Il y a dans cet album quelque chose qui parle de la façon dont la musique américaine se nourrissait d’elle-même en 1969. Soul, rock, blues, country : ces genres qui semblaient si distincts, avec leurs audiences si différentes, si leurs territoires radiophoniques si bien délimités, se contaminent mutuellement dans les studios de Memphis avec une liberté qui ne sera peut-etre jamais retrouvée. Les barrières commerciales s’effacent dans la chaleur du studio, et ce qui sort est quelque chose de plus grand que n’importe quel genre.
Wilson Pickett continua d’enregistrer jusqu’aux années 90, avec des fortunes variables. Mais ses enregistrements de la fin des années 60 et du début des années 70 restent son testament artistique le plus convaincant. Et parmi eux, Hey Jude tient une place particulière : le moment ou le Wicked Pickett rencontra les Beatles, et ou la magie se produisit dans un studio de Memphis par une nuit d’hiver.
L’histoire de la musique populaire américaine se raconte souvent comme une série de révolutions séparées : le blues, la soul, le rock, le funk. Mais Hey Jude de Wilson Pickett nous rappelle qu’il s’agissait en réalité d’une seule et même conversation, continue, fraternelle, ou des musiciens de tous horizons se passaient les idées les uns aux autres avec une générosité qui est peut-etre la plus belle leçon que ces années-la nous aient laissée.
Il est intéressant de noter que la production de Chips Moman au American Sound Studio était entièrement différente de ce qu’Ahmet Ertegun et Jerry Wexler faisaient pour Pickett chez Atlantic Records. Moman avait une façon de travailler plus directe, moins produite, plus proche du feeling live. Il croyait que le meilleur son s’obtenait quand les musiciens jouaient ensemble dans la même pièce, quand il y avait une vraie communication physique entre eux. Cette philosophie était aux antipodes des productions studio a multiples overdubs qui dominaient l’industrie.

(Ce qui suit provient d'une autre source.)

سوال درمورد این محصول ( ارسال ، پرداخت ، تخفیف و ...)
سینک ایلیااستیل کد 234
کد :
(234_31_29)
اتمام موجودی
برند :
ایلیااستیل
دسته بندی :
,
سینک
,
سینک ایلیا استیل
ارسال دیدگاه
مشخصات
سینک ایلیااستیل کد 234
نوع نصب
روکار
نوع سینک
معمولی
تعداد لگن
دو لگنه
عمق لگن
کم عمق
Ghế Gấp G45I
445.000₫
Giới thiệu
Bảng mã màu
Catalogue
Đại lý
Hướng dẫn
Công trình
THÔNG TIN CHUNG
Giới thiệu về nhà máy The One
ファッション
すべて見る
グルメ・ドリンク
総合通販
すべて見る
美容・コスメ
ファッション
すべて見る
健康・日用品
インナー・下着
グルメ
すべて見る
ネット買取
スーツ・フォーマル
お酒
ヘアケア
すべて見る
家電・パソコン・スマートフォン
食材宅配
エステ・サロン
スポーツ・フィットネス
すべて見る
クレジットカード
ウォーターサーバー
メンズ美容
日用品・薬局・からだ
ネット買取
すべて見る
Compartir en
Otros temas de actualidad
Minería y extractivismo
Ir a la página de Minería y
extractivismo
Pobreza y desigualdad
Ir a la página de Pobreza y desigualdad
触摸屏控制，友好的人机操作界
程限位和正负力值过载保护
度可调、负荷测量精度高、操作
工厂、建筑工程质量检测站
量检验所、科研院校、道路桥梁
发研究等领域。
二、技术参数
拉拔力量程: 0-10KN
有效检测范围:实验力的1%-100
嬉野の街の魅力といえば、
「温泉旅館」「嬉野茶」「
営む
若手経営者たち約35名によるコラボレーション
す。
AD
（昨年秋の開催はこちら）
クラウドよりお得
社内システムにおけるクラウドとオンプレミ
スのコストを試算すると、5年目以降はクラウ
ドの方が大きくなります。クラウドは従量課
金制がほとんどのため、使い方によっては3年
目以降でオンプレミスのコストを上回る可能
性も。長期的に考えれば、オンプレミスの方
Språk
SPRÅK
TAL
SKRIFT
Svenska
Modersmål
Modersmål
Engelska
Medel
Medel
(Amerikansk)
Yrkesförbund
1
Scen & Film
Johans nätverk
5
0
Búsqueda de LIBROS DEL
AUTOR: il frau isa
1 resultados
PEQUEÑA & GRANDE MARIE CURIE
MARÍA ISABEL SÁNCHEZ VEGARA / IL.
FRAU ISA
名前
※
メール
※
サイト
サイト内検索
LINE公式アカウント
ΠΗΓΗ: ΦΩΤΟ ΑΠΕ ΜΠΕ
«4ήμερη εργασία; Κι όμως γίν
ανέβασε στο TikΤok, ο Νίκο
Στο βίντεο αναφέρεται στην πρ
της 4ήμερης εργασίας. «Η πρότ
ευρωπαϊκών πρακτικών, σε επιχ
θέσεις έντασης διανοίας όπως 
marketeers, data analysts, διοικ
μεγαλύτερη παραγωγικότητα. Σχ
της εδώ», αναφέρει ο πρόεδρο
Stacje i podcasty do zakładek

L’héritage de cet album dans la tradition du rock and roll américain est considérable. La version de Hey Jude par Wilson Pickett a inspiré des dizaines d’artistes soul qui ont compris qu’on pouvait reprendre les Beatles sans les trahir, qu’on pouvait même les améliorer en les traduisant dans une autre langue musicale. Et Duane Allman, qui joue sur cet enregistrement, allait devenir l’une des figures majeures du rock sudiste. Entendre sa guitare sur cet album, c’est entendre le début d’une légende.